Calculating t-test and correlation/importance of feature with aggregated dataset

#1
Hi,

Important note: I will do the processes below with ready functions/packages in tools, and I am not a professional statistician, so I would really appreciate if you can help with the question below with simplified explanation.

I have a dataset with a couple of features as "Product Risk Level" and "Customer Risk Score" and an outcome as "Customer Default" as below.
I want to calculate the significance or correlation of "Product Risk Level" and "Customer Risk Score" for the outcome "Customer Default".

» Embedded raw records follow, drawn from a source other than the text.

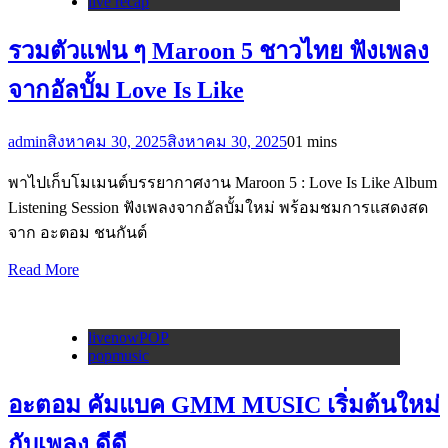
live recap
รวมตัวแฟน ๆ Maroon 5 ชาวไทย ฟังเพลง
จากอัลบั้ม Love Is Like
admin
สิงหาคม 30, 2025
สิงหาคม 30, 2025
0
1 mins
พาไปเก็บโมเมนต์บรรยากาศงาน Maroon 5 : Love Is Like Album
Listening Session ฟังเพลงจากอัลบั้มใหม่ พร้อมชมการแสดงสด
จาก อะตอม ชนกันต์
Read More
livenowPOP
popmusic
อะตอม คัมแบค GMM MUSIC เริ่มต้นใหม่
กับเพลง ดีดี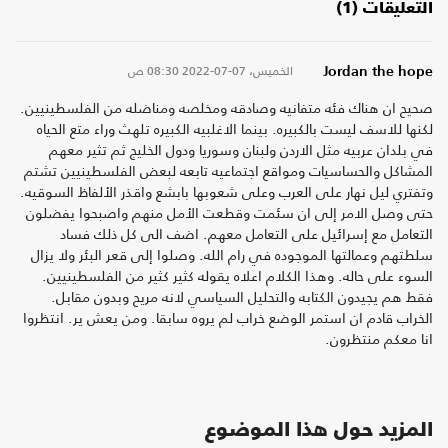
التعليقات (1)
الخميس، 07-07-2022
08:30 ص
Jordan the hope
صحيح ان هناك فئه متفانيه وصادقه ومخلصه ومناضله من الفلسطينيين.
لكنها للاسف ليست بالكبيره. بينما الاغلبيه الكبيره تلهث وراء متع الحياه
في بلدان عربيه مثل الاردن ولبنان وسوريا ودول الخليج ثم تثير معهم
المشاكل والحساسيات ومواقع اجتماعيه تابعه لبعض الفلسطينيين تشتم
وتفتري ليل نهار على العرب وعلى شعوبها بابشع واقذر الألفاظ السوقيه.
حتى وصل الامر إلى ان سئمت وقطعت الأمل منهم واصبحوا يفضلون
التعامل مع إسرائيل على التعامل معهم. اضف الى كل ذلك فساد
سلطتهم وعمالتها الموجوده في رام الله. وصلوا إلى قعر البئر ولا يزال
السوء على حاله. وهذا الكلام اعلاه يقوله كثير كثير من الفلسطينيين.
فقط هم يجيدون الكتابه والتحليل السياسي لانه مريح وبدون مقابل.
الخراب قادم ان استمر الوضع خراب لم يروه سابقا. ومن يعش ير. انتظروا
انا معكم منتظرون.
المزيد حول هذا الموضوع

The sample size is totally 1300 aggregated rows (600 rows for the "Yes"-outcome and 700 rows for the "No"-outcome). I just shared an example below with made up numbers.

I am planning to do first t-test to check the independency between the features and the outcome. Then I will calculate either the correlation between each feature and the outcome. Or I will calculate the importance of each feature by using a "classification model".

However, unfortunately my dataset is not "per-event". My dataset has aggregated values which consists of the population/number of samples in each features-outcome-peer.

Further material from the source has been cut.